EXERCISE GOAL: Show every line of the data where the word "колеса" can be found.

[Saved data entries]
- - -

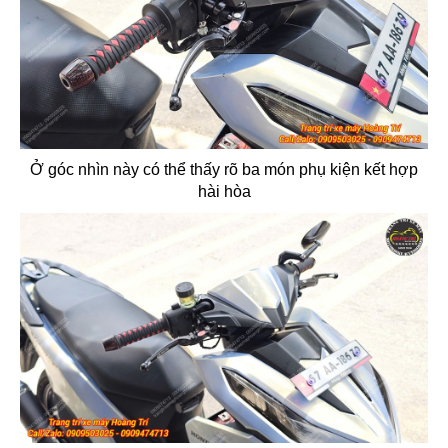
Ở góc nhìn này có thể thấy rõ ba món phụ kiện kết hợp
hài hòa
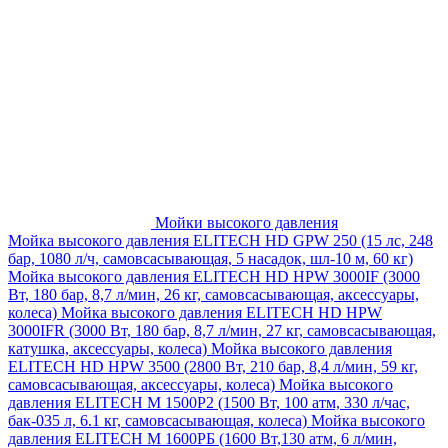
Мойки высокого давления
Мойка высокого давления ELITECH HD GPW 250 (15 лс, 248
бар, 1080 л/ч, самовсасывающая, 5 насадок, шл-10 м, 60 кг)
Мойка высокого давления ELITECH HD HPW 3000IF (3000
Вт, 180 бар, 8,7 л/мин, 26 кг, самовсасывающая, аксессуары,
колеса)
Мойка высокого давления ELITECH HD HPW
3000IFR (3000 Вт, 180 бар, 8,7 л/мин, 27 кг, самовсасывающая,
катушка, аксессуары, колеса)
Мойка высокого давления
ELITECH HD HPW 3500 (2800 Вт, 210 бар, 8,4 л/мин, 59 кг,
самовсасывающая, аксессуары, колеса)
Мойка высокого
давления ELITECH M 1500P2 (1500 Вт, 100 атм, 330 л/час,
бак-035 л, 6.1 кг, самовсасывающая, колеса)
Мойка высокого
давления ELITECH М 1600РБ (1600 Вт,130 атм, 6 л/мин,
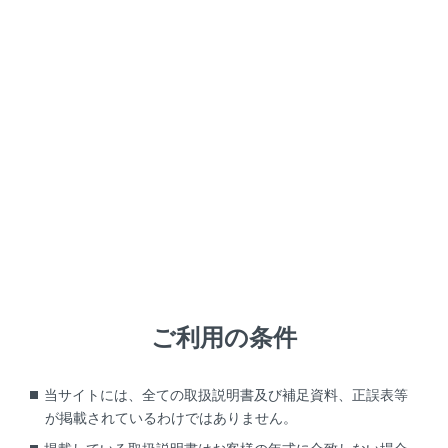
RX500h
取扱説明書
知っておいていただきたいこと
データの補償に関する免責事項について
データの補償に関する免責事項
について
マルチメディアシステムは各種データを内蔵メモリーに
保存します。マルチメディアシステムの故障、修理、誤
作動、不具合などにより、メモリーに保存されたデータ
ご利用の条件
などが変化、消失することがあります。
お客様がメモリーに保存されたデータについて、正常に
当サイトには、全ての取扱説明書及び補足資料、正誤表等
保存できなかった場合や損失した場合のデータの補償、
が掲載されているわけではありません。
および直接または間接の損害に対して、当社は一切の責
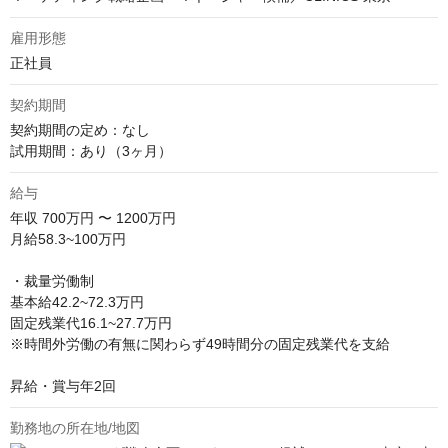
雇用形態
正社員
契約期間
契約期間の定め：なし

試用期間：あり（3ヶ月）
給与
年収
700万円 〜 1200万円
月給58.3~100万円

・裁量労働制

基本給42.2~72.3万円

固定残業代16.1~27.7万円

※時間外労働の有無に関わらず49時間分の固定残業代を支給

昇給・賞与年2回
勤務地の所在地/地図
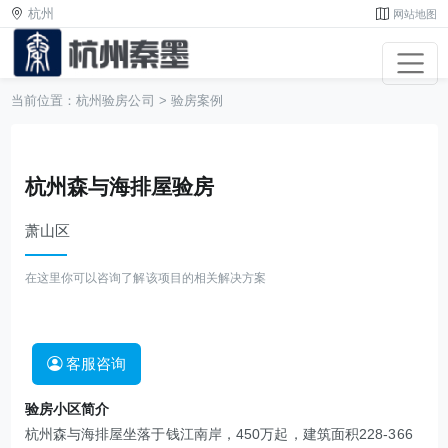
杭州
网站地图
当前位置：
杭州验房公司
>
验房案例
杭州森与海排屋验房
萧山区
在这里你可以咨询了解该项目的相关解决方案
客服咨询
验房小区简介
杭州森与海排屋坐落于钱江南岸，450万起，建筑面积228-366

- - -

TASK OUTPUT:
колеса)
катушка, аксессуары, колеса)
самовсасывающая, аксессуары, колеса)
бак-035 л, 6.1 кг, самовсасывающая, колеса)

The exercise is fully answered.